Task requirements
The response should contain only those lines of the entries below that include the string "Nardini".

Records for the task
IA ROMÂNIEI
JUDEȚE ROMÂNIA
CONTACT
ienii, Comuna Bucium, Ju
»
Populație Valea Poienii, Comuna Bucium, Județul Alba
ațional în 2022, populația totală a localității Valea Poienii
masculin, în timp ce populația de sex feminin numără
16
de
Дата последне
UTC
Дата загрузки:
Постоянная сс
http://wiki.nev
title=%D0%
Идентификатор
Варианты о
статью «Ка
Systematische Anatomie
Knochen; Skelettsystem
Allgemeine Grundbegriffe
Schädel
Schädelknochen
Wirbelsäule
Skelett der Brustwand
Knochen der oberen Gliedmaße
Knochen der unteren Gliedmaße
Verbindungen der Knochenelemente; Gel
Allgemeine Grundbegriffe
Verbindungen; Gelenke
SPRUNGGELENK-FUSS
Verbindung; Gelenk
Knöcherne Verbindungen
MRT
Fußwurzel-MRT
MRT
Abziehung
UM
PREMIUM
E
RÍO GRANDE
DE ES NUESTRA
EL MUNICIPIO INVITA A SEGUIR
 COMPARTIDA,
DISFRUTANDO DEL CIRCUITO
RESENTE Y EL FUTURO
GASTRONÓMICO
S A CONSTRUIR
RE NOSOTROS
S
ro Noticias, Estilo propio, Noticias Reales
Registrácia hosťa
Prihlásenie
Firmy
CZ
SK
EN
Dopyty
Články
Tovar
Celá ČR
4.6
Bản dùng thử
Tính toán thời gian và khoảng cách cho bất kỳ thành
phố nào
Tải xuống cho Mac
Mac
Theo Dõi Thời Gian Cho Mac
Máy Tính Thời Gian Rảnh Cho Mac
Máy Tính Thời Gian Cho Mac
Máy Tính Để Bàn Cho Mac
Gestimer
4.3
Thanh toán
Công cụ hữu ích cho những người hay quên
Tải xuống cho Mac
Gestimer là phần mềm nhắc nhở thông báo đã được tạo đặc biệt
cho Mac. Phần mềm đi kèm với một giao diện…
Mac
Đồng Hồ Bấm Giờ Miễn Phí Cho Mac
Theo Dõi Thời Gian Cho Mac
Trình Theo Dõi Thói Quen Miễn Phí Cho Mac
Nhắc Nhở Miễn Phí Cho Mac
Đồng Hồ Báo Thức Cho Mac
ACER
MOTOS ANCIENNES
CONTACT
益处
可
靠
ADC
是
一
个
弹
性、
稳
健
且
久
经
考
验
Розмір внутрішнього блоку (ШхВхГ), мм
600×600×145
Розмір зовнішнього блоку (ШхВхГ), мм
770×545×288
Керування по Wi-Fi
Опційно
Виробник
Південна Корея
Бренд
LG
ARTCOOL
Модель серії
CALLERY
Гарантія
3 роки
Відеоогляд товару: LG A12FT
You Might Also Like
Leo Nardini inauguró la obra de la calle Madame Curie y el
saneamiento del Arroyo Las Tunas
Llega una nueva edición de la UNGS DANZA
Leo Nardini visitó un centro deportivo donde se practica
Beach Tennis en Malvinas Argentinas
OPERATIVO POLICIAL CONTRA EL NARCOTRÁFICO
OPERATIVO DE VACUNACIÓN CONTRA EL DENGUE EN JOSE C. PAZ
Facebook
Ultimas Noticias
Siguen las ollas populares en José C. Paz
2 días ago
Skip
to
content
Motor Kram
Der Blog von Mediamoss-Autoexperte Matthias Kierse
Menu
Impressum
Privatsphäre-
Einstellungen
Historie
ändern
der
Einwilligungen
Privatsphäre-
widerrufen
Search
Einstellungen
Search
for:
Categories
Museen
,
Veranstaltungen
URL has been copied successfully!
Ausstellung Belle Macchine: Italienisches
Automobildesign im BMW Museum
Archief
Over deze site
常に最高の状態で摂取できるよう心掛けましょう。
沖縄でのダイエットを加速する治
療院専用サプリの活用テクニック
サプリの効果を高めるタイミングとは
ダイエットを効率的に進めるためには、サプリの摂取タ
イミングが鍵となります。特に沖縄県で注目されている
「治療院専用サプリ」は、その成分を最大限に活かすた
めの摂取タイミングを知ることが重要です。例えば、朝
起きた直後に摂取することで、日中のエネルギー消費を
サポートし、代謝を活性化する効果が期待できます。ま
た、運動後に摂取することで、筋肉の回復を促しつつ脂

Finished exercise
Leo Nardini inauguró la obra de la calle Madame Curie y el
Leo Nardini visitó un centro deportivo donde se practica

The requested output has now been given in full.